Giorgio Armani, the notoriously touchy king of taupe, retorted that before they start giving him lessons, companies such as Prada ought to spend less time flitting to New York, London and Paris, and instead make more effort to present their collections first in Milan, Europe’s ready-to-ear capital.
The Armani-Prada spat is the latest in a succession of cat-fights between the top designers. Last year fashion rock’n’roller Roberto Cavalli had a cheeky pop at Armani over the latter’s aesthetically challenged five-star hotel in Milan, which he said resembled a “psychiatric hospital”.

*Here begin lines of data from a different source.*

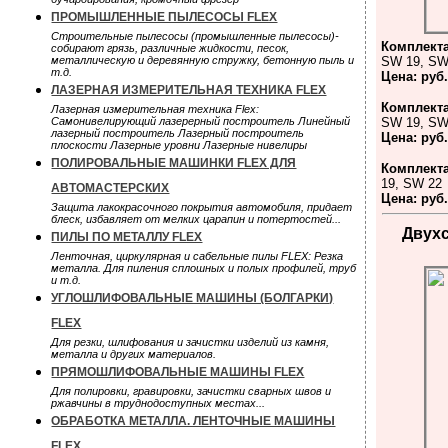
ПРОМЫШЛЕННЫЕ ПЫЛЕСОСЫ FLEX
Строительные пылесосы (промышленные пылесосы)-
Комплекта
собирают грязь, различные жидкости, песок,
металлическую и деревянную стружку, бетонную пыль и
SW 19, SW
т.д.
Цена: руб
ЛАЗЕРНАЯ ИЗМЕРИТЕЛЬНАЯ ТЕХНИКА FLEX
Комплекта
Лазерная измерительная техника Flex:
Cамонивелирующий лазерерный построитель Линейный
SW 19, SW
лазерный построитель Лазерный построитель
Цена: руб
плоскости Лазерные уровни Лазерные нивелиры
ПОЛИРОВАЛЬНЫЕ МАШИНКИ FLEX ДЛЯ
Комплекта
19, SW 22
АВТОМАСТЕРСКИХ
Цена: руб
Защита лакокрасочного покрытия автомобиля, придает
блеск, избавляет от мелких царапин и потертостей...
Двух
ПИЛЫ ПО МЕТАЛЛУ FLEX
Ленточная, циркулярная и сабельные пилы FLEX: Резка
металла. Для пиления сплошных и полых профилей, труб
и т.д.
УГЛОШЛИФОВАЛЬНЫЕ МАШИНЫ (БОЛГАРКИ)
FLEX
Для резки, шлифования и зачистки изделий из камня,
металла и других материалов.
ПРЯМОШЛИФОВАЛЬНЫЕ МАШИНЫ FLEX
Для полировки, гравировки, зачистки сварных швов и
ржавчины в труднодоступных местах...
ОБРАБОТКА МЕТАЛЛА. ЛЕНТОЧНЫЕ МАШИНЫ
FLEX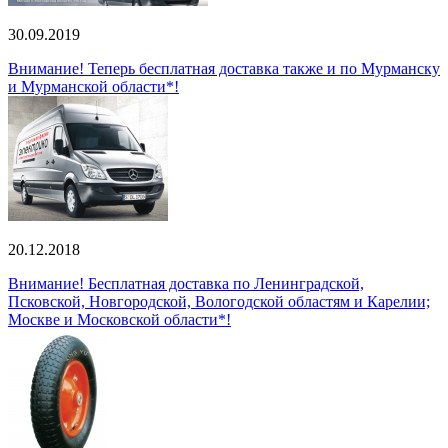
30.09.2019
Внимание! Теперь бесплатная доставка также и по Мурманску
и Мурманской области*!
20.12.2018
Внимание! Бесплатная доставка по Ленинградской,
Псковской, Новгородской, Вологодской областям и Карелии;
Москве и Московской области*!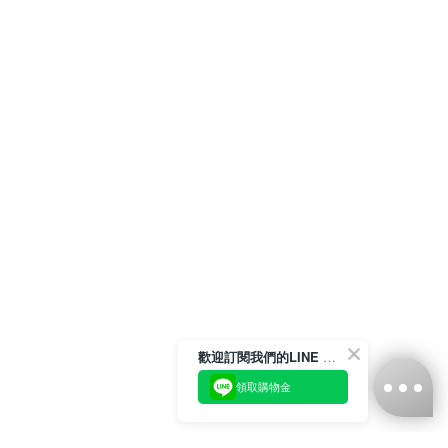
歡迎訂閱我們的LINE 官方帳號
領取購物金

In 2009 Mr Armani accused Dolce and Gabbana of copying one of his designs and appeared to call the rival designers “cretins” after a pair of quilted D&G trousers in the January menswear shows resembled a pair Armani had previously sent down the runway.
Later that year there was more sniping from Mr Cavalli and Miuccia Prada when Dolce and Gabbana upset fashion week schedules by changing the date of a key show to avoid clashing with the Jewish festival of Yom Kippur. They said they wanted to ensure coverage from a top American Jewish fashion writer. But the extra publicity probably didn’t hurt, either.